The Tenth Doctor’s sonic screwdriver was launched in 2013, and its speedier development cycle convinced the team that 3D scanning was the most efficient way to develop new products with the accuracy their audience demanded. By scanning the original props, The Wand Company could create an accurately measured base for their product to be designed around using CAD modelling software.
In 2014, the team embarked upon their most sophisticated product design to date: the Star Trekphaser remote control. It was while travelling to California to inspect an original prop from the classic 1960s Star Trek series that Barnardo and Blakesley first came across Hexagon Metrology’s non-contact laser scanning equipment.
Permission to Scan
Using unique and often valuable original props as models presented its own set of metrology challenges, as the team discovered during the visit. As Blakesley explains, “When you are working with original props, they can be very fragile – you really don’t want to be messing about with them. Non-contact scanning is a must, and if we can avoid using reference markers or surface treatments, we are much more likely to gain access to the genuine props.”

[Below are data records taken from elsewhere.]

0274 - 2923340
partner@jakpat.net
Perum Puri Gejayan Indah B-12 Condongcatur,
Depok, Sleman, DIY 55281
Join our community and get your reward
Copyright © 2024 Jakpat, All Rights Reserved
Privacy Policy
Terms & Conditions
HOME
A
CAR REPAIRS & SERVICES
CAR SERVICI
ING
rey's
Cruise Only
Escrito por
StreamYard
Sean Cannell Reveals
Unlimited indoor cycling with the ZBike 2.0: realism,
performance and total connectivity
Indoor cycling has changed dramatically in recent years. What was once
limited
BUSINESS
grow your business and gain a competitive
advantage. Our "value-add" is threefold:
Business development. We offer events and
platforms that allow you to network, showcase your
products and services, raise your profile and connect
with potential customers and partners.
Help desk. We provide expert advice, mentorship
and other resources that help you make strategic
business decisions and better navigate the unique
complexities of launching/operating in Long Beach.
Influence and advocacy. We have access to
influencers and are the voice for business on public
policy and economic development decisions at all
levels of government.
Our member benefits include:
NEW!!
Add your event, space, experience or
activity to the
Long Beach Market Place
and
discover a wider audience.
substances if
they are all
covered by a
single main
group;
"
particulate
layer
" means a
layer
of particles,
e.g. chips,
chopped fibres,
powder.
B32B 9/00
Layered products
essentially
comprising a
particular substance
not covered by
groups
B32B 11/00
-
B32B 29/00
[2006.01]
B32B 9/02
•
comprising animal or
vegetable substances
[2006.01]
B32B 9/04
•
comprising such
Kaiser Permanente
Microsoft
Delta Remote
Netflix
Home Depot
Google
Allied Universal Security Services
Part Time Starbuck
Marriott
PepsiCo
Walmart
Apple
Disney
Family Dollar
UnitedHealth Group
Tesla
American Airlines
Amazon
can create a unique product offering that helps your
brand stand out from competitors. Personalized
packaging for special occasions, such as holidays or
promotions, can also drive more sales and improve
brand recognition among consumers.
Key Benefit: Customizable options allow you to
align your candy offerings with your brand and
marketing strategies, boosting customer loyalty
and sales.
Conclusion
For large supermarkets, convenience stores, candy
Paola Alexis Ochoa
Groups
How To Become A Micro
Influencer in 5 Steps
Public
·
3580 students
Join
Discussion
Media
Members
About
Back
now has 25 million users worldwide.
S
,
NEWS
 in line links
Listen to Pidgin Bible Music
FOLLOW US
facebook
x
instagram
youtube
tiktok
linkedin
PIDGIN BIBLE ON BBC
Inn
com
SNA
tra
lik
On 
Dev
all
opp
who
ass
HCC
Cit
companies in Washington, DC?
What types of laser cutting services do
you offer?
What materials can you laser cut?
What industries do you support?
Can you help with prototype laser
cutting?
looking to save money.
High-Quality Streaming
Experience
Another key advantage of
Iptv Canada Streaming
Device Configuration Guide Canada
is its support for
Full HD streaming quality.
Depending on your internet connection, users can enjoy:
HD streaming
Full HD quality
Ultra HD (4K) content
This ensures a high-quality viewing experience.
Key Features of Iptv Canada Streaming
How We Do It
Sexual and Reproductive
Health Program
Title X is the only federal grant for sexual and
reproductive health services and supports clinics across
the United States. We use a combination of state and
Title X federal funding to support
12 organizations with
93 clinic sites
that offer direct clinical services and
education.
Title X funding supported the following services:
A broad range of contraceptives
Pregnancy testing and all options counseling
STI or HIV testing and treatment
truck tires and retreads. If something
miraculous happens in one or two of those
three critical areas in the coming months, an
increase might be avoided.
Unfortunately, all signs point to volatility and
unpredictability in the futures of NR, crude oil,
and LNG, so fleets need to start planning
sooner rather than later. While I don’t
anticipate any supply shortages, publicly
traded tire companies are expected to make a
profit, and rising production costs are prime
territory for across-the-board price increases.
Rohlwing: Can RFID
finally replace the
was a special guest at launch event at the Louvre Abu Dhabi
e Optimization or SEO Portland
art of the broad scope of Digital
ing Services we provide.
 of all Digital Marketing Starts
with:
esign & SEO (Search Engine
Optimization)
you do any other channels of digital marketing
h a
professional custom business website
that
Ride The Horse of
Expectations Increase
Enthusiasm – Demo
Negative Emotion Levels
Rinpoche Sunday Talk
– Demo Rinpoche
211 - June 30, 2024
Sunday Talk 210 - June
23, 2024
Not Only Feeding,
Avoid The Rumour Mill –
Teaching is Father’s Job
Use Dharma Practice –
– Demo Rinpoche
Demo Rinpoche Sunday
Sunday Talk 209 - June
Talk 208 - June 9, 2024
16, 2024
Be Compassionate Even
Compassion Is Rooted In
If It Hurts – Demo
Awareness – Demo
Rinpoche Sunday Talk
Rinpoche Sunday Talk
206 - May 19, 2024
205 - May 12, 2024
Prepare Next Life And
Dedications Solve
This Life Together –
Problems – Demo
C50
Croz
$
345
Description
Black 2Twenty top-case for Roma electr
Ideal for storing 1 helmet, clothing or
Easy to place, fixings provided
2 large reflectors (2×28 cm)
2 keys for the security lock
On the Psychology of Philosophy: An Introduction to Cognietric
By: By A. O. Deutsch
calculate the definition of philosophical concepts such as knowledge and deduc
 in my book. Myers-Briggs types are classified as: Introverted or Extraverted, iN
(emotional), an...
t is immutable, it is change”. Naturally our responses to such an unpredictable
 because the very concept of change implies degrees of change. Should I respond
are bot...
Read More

During the course of their work in the USA, The Wand Company team had two contrasting experiences with non-contact scanning technology. On one occasion, they used a structured light scanner to take measurements, while for the phaser they arranged to meet the prop’s owner at a studio that had a Hexagon Metrology ROMER Absolute Arm with integrated laser scanner.
For Blakesley, a major difference immediately springs to mind: “Where the structured light scanner required us to powder the prop to get any kind of quality data, the ROMER Absolute Arm enabled us to capture all the detail without treating the surfaces at all. It was also much faster than the structured light scanner, and I’d say it provided better data too.”
“Using the ROMER Absolute Arm was much more of a hassle-free process,” Barnardo agrees. “And really, when you are handling near-priceless props, dusting them is not something you want to do.”
While the ROMER Absolute Arm with integrated scanner’s high point acquisition rate made scanning the prop a quick and easy process, so too was the export of this point-cloud data to the CAD modelling software – thanks to its straightforward multiplatform compatibility. As well as the benefit of accurate dimensional information, this process also allowed The Wand Company to make corrections for any imperfections or damage on the prop during the design stage, before passing the product design to a manufacturer in China for production. The result is an idealised version of the original, which lives up to fans’ expectations, and Blakesley believes that he has found the right technology to support the company’s future endeavours.
“We were really impressed with the quality of the scan data and the speed of the scanning process, both of which were superior to the structured light scanner. Given the choice, we’d certainly be looking to use the Hexagon Metrology laser scanner again.”